Literature DB >> 2703405

Structure-activity relationships for benzotriazine di-N-oxides.

E M Zeman1, M A Baker, M J Lemmon, C I Pearson, J A Adams, J M Brown, W W Lee, M Tracy.   

Abstract

SR 4233 (3-amino-1,2,4-benzotriazine 1,4-dioxide) is a bioreductive agent that selectively kills and radiosensitizes hypoxic mammalian cells in vitro and murine tumors in vivo. In an attempt to better understand the mechanism of action of the drug, and to determine whether a superior analog may exist, 15 benzotriazine-di-N-oxide analogs of SR 4233 have been evaluated to date for the following properties: hypoxic and aerobic toxicity toward CHO cells in vitro, drug-induced stimulation of oxygen consumption by incubation with respiration-inhibited cells, and acute LD50 evaluated in BALB/c mice.

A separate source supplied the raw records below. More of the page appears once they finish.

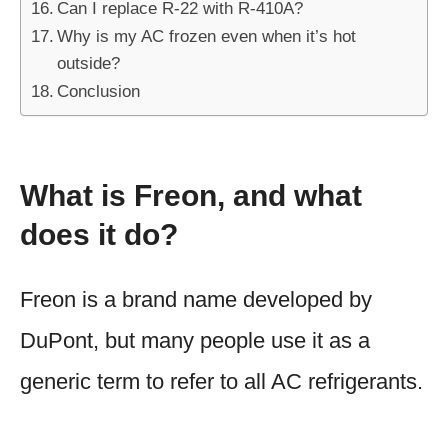
Can I replace R-22 with R-410A?
Why is my AC frozen even when it’s hot
outside?
Conclusion
What is Freon, and what
does it do?
Freon is a brand name developed by
DuPont, but many people use it as a
generic term to refer to all AC refrigerants.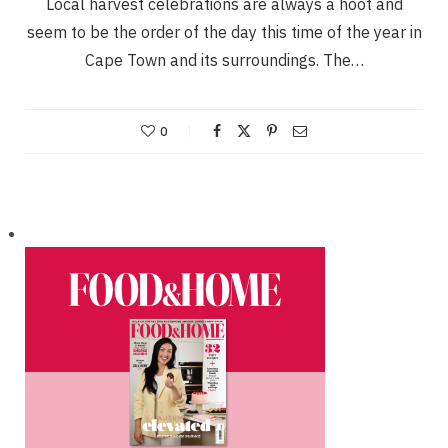
Local harvest celebrations are always a hoot and
seem to be the order of the day this time of the year in
Cape Town and its surroundings. The…
0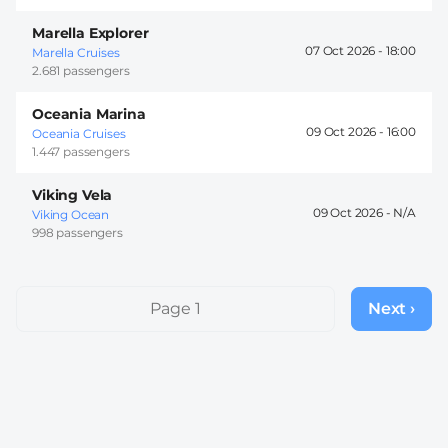
Marella Explorer
07 Oct 2026 -
18:00
Marella Cruises
2.681 passengers
Oceania Marina
09 Oct 2026 -
16:00
Oceania Cruises
1.447 passengers
Viking Vela
09 Oct 2026 -
Viking Ocean
998 passengers
Pagination
Page 1
Next ›
Next
page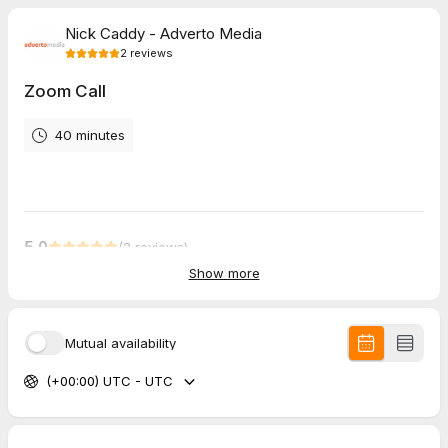
Nick Caddy - Adverto Media
2
reviews
Zoom Call
40 minutes
5.0
(
2
reviews
)
Show more
Ashley
Mar 2026
On Site Meeting
Mutual availability
Nick was professional, efficient, and easy to work with on our
(+00:00) UTC - UTC
showroom. Looking forward to the final product!
Keith
Mar 2026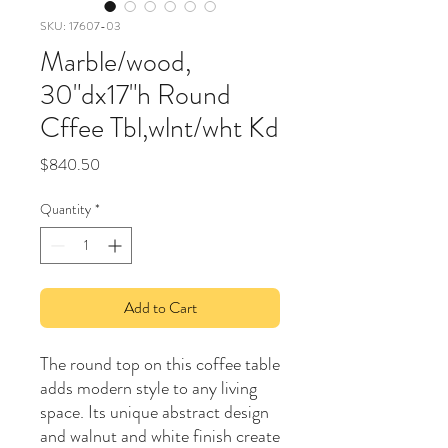
SKU: 17607-03
Marble/wood,
30"dx17"h Round
Cffee Tbl,wlnt/wht Kd
Price
$840.50
Quantity
*
Add to Cart
The round top on this coffee table
adds modern style to any living
space. Its unique abstract design
and walnut and white finish create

We noted several correlations between these biological properties of the drugs and some of their physicochemical characteristics. Both the hypoxic cytotoxicity and stimulation of oxygen consumption by respiration-inhibited cells were positively correlated with E1/2, the polarographic half-wave reduction potential, and a measure of electron affinity. The air-to-nitrogen differential cytotoxicity reached a maximum (corresponding to SR 4233) and then declined with increasing E1/2. The acute LD50 of each analog in mice decreased with increasing E1/2. One new compound, SR 4482, was found to be more toxic to hypoxic cells in vitro, but less toxic to mice, than SR 4233. It is similar in structure to SR 4233, but lacks any substituent in the 3-position of the triazine ring. This promising drug may represent a member of a new subseries of 1,2,4-benzotriazines with different structure-activity relationships.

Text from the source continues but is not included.